Stored data entries

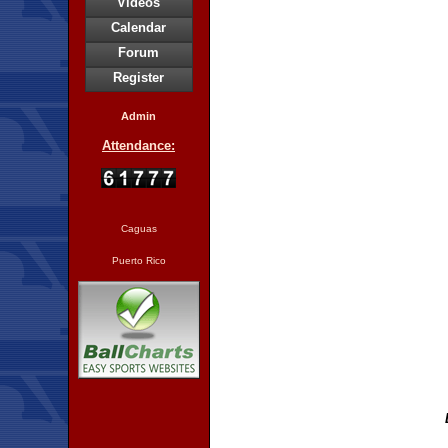
Videos
Calendar
Forum
Register
Admin
Attendance:
Caguas
Puerto Rico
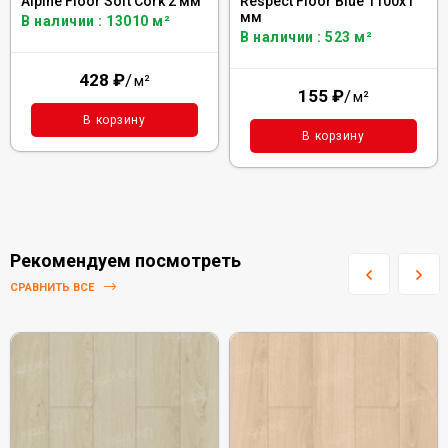
Alpine Floor Soft Cork 2 мм
Respect Floor Blue 1100х1
мм
В наличии : 13010 м²
В наличии : 523 м²
428
₽
/
м²
155
₽
/
м²
В корзину
В корзину
Рекомендуем посмотреть
СРАВНИТЬ ВСЕ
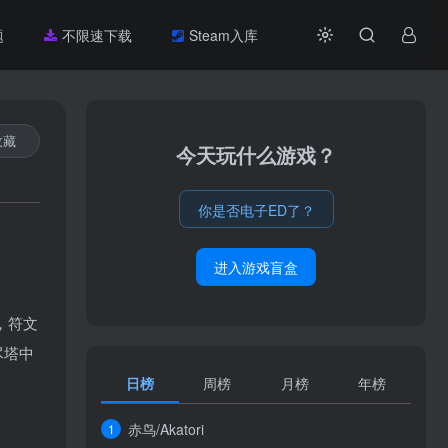
题
不限速下载
Steam入库
收藏
今天玩什么游戏？
你是否电子ED了？
进入游戏盲盒
，符文
尽塔中
日榜
周榜
月榜
年榜
赤鸟/Akatori
1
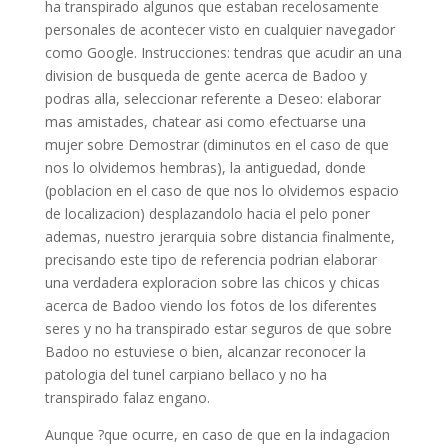
ha transpirado algunos que estaban recelosamente
personales de acontecer visto en cualquier navegador
como Google. Instrucciones: tendras que acudir an una
division de busqueda de gente acerca de Badoo y
podras alla, seleccionar referente a Deseo: elaborar
mas amistades, chatear asi­ como efectuarse una
mujer sobre Demostrar (diminutos en el caso de que
nos lo olvidemos hembras), la antiguedad, donde
(poblacion en el caso de que nos lo olvidemos espacio
de localizacion) desplazandolo hacia el pelo poner
ademas, nuestro jerarquia sobre distancia finalmente,
precisando este tipo de referencia podrian elaborar
una verdadera exploracion sobre las chicos y chicas
acerca de Badoo viendo los fotos de los diferentes
seres y no ha transpirado estar seguros de que sobre
Badoo no estuviese o bien, alcanzar reconocer la
patologi­a del tunel carpiano bellaco y no ha
transpirado falaz engano.
Aunque ?que ocurre, en caso de que en la indagacion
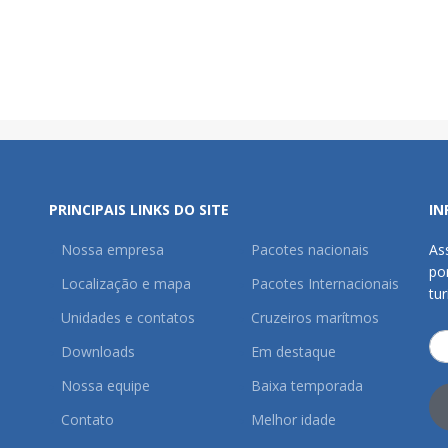
PRINCIPAIS LINKS DO SITE
IN
Nossa empresa
Pacotes nacionais
As
po
Localização e mapa
Pacotes Internacionais
tu
Unidades e contatos
Cruzeiros marítmos
Downloads
Em destaque
Nossa equipe
Baixa temporada
Contato
Melhor idade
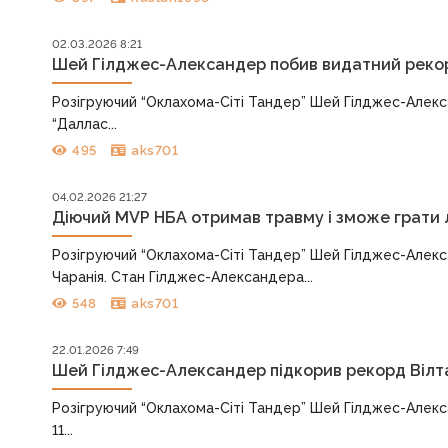
02.03.2026 8:21
Шей Гілджес-Александер побив видатний рекорд
Розігруючий “Оклахома-Сіті Тандер” Шей Гілджес-Алекс
“Даллас...
495
aks701
04.02.2026 21:27
Діючий MVP НБА отримав травму і зможе грати л
Розігруючий “Оклахома-Сіті Тандер” Шей Гілджес-Алекс
Чаранія. Стан Гілджес-Александера...
548
aks701
22.01.2026 7:49
Шей Гілджес-Александер підкорив рекорд Вілта 
Розігруючий “Оклахома-Сіті Тандер” Шей Гілджес-Алекса
11...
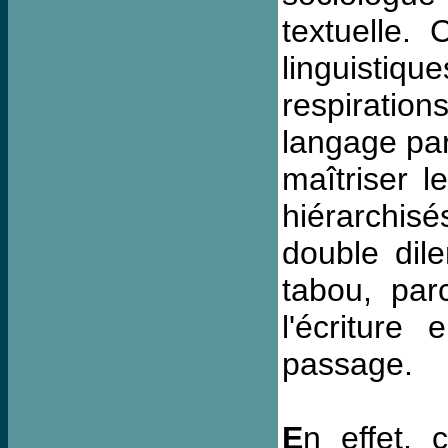
textuelle.
linguistique
respiration
langage parl
maîtriser l
hiérarchisé
double dil
tabou, par
l'écritur
passage.
E
n effet, 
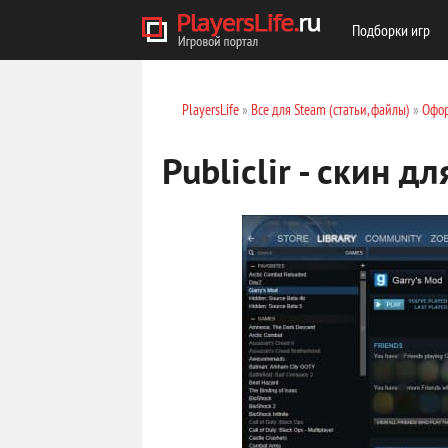
Подборки игр
PlayersLife
»
Все для Steam (статьи, файлы)
»
Офор
Publiclir - скин д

▶ **DIRECTIONS**: Whenever the word "acerca" shows up in a line of the entries above, copy that line.

▶ **RESPONSE AREA**:
division de busqueda de gente acerca de Badoo y
acerca de Badoo viendo los fotos de los diferentes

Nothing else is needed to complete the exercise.